**Try it:** Print, please, the line that contains "началом регистрации, Вы дол" and each line after it to the end of the entries, unchanged and with nothing else.

***** Given data *****

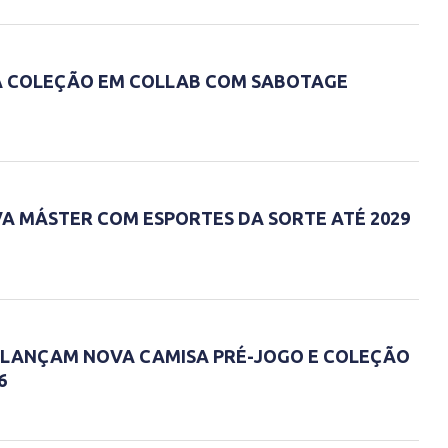
A COLEÇÃO EM COLLAB COM SABOTAGE
A MÁSTER COM ESPORTES DA SORTE ATÉ 2029
E LANÇAM NOVA CAMISA PRÉ-JOGO E COLEÇÃO
6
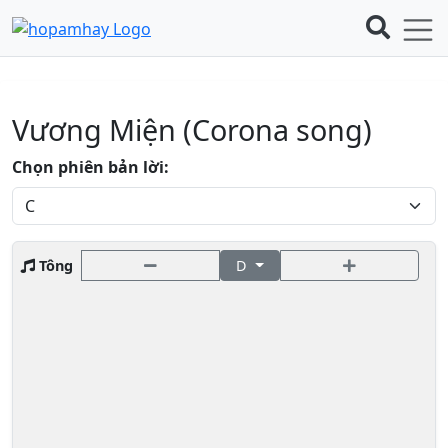
Vương Miện (Corona song)
Chọn phiên bản lời:
Tông
D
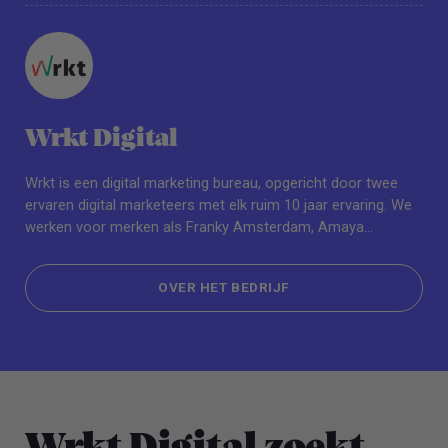
Wrkt Digital
Wrkt is een digital marketing bureau, opgericht door twee
ervaren digital marketeers met elk ruim 10 jaar ervaring. We
werken voor merken als Franky Amsterdam, Amaya
Amsterdam, Zèvy, het Juridisch Loket. We hebben inmiddels
vele e-commerce merken geholpen om flink te groeien en
OVER HET BEDRIJF
werken vaak jaren samen met onze klanten. Ons team is
klein, waardoor je als stagiair(e) meteen veel
OVER HET BEDRIJF
verantwoordelijkheden krijgt en als volwaardig teamlid
meedraait.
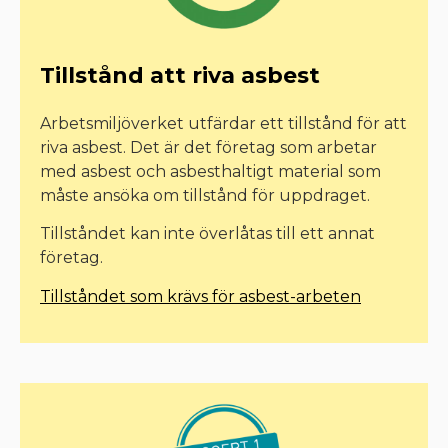
Tillstånd att riva asbest
Arbetsmiljöverket utfärdar ett tillstånd för att
riva asbest. Det är det företag som arbetar
med asbest och asbesthaltigt material som
måste ansöka om tillstånd för uppdraget.
Tillståndet kan inte överlåtas till ett annat
företag.
Tillståndet som krävs för asbest-arbeten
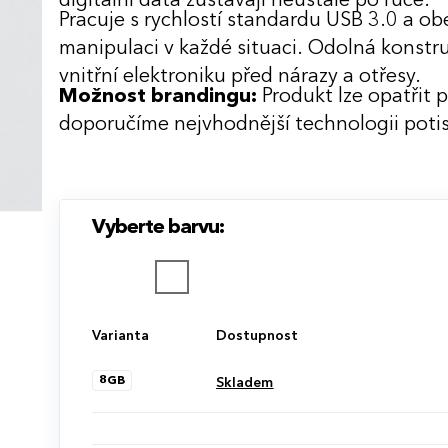
digitální data zůstávají neustále po ruce.
Pracuje s rychlostí standardu USB 3.0 a ob
manipulaci v každé situaci. Odolná konstru
vnitřní elektroniku před nárazy a otřesy.
Možnost brandingu:
Produkt lze opatřit 
doporučíme nejvhodnější technologii potis
Vyberte barvu:
Varianta
Dostupnost
8GB
Skladem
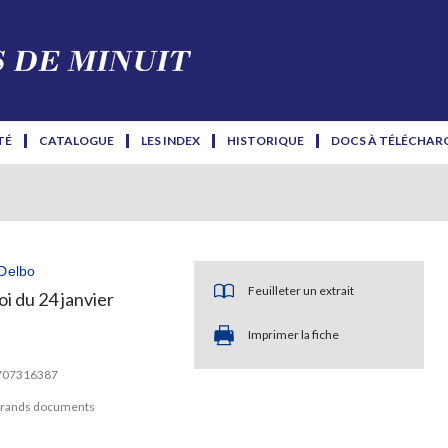
TÉ
CATALOGUE
LES INDEX
HISTORIQUE
DOCS À TÉLÉCHAR
 Delbo
Feuilleter un extrait
i du 24 janvier
Imprimer la fiche
2707316387
Grands documents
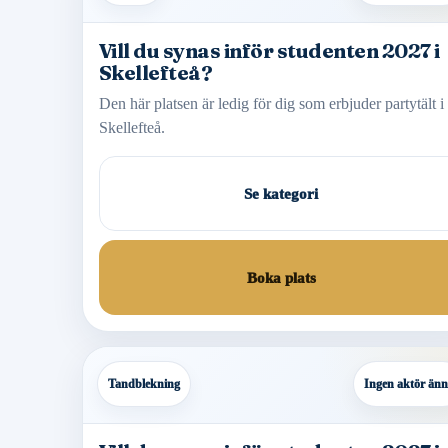
Vill du synas inför studenten 2027 i
Skellefteå?
Den här platsen är ledig för dig som erbjuder partytält i
Skellefteå.
Se kategori
Boka plats
Tandblekning
Ingen aktör än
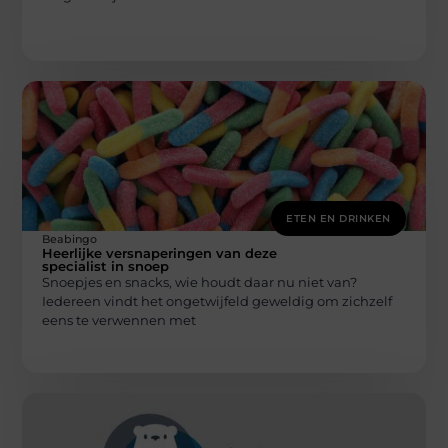
ETEN EN DRINKEN
Beabingo
Heerlijke versnaperingen van deze
specialist in snoep
Snoepjes en snacks, wie houdt daar nu niet van?
Iedereen vindt het ongetwijfeld geweldig om zichzelf
eens te verwennen met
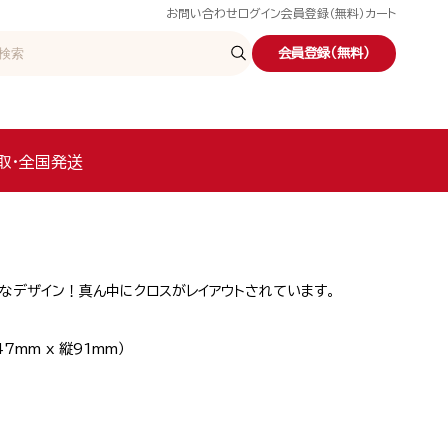
お問い合わせ
ログイン
会員登録（無料）
カート
会員登録（無料）
取・全国発送
なデザイン！真ん中にクロスがレイアウトされています。
7mm x 縦91mm）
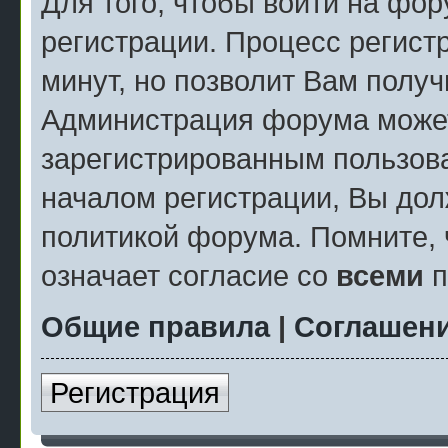
Для того, чтобы войти на фо
регистрации. Процесс регист
минут, но позволит Вам полу
Администрация форума может
зарегистрированным пользов
началом регистрации, Вы дол
политикой форума. Помните, 
означает согласие со
всеми
п
Общие правила
|
Соглашени
Регистрация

*****

**Answer:**
началом регистрации, Вы дол
политикой форума. Помните, 
означает согласие со
всеми
п
Общие правила
|
Соглашени
Регистрация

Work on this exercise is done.